3 out of 3 people found the following review helpful:

Nickname:
Big Nance
Location:
Washington, DC, United States
Date:
November 25, 2017
          5.0
 
Wonderful squash
Easy to Grow 5.0
EarlyMaturity 5.0
 

What are the pros? Taste and prolific producer

What are the cons? None

Review:

These are wonderful squash! Vine borers did not bother them at all. Prolific producers even thought they got hit with powdery mildew early due to our especially humid summer last year. These never made it to become the winter squash because we ate them all!!! Will definitely grow these every year.

Would you recommend this product to a friend? Yes

Was this review helpful? Yes  No

2 out of 2 people found the following review helpful:

Nickname:
Joeman
Location:
Pittsburgh, PA, United States
Date:
November 4, 2017
          3.0
 
How to use this squash
Easy to Grow 5.0
EarlyMaturity 3.5
 

What are the pros?
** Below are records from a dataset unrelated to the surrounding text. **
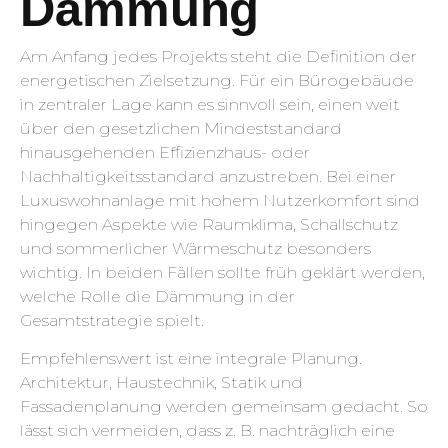
Dämmung
Am Anfang jedes Projekts steht die Definition der
energetischen Zielsetzung. Für ein Bürogebäude
in zentraler Lage kann es sinnvoll sein, einen weit
über den gesetzlichen Mindeststandard
hinausgehenden Effizienzhaus- oder
Nachhaltigkeitsstandard anzustreben. Bei einer
Luxuswohnanlage mit hohem Nutzerkomfort sind
hingegen Aspekte wie Raumklima, Schallschutz
und sommerlicher Wärmeschutz besonders
wichtig. In beiden Fällen sollte früh geklärt werden,
welche Rolle die Dämmung in der
Gesamtstrategie spielt.
Empfehlenswert ist eine integrale Planung.
Architektur, Haustechnik, Statik und
Fassadenplanung werden gemeinsam gedacht. So
lässt sich vermeiden, dass z. B. nachträglich eine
Easy to grow

What are the cons? Tastes different from zucchini

Review:

3 ways to use: After blossom falls off but squash is still green and tender (12 inches or so), great breaded and fried either whole, or simply cut in half. Also delicious sauteed lightly, then mixed with baby eggplant and cooked in tomato sauce. When about 2 or 3 feet, but still green, quarter and grill the neck. The neck is ideal for processing into zucchini soup, bread, cake, etc. No need to peel or seed as skin is soft and the neck is seedless. Once the squash turns pale yellow and is about 2 inches thick at the neck, leave it go on the plant. When the skin turns tan in late summer or fall, cut the squash off the vine, being careful not to bruise the skin or bend the neck. After curing in the sun or in a dry, warm location indoors, for a few weeks, the squash should have creamy, orange flesh, perfect for making gnocchi or butternut squash soup.

Would you recommend this product to a friend? Yes

Was this review helpful? Yes  No

2 out of 2 people found the following review helpful:

Nickname:
Joeman
Location:
Pittsburgh, PA, United States
Date:
October 30, 2017
          3.0
 
Good but different.
Easy to Grow 5.0
EarlyMaturity 4.0
 

What are the pros? Easy, sweet and juicy

What are the cons? different taste from zucchini

Review:

I have always had trouble growing zucchini due to bugs. This variety has excellent resistance to vine borers and mildew, but only moderate resistance to cucumber beetles. I personally love it fried or grilled, but my parents still prefer the softer texture of Cocozelle (common dark-green zucchini). Taste is subjective. People who like firm, sweet squash loved it, but people who are used to mushy stir-fried zucchini were disappointed. The best thing about this variety is that you get a long harvest period from just one or two plants, and you don't have to protect the plants from vine borers, so you can let them climb in neglected garden spaces.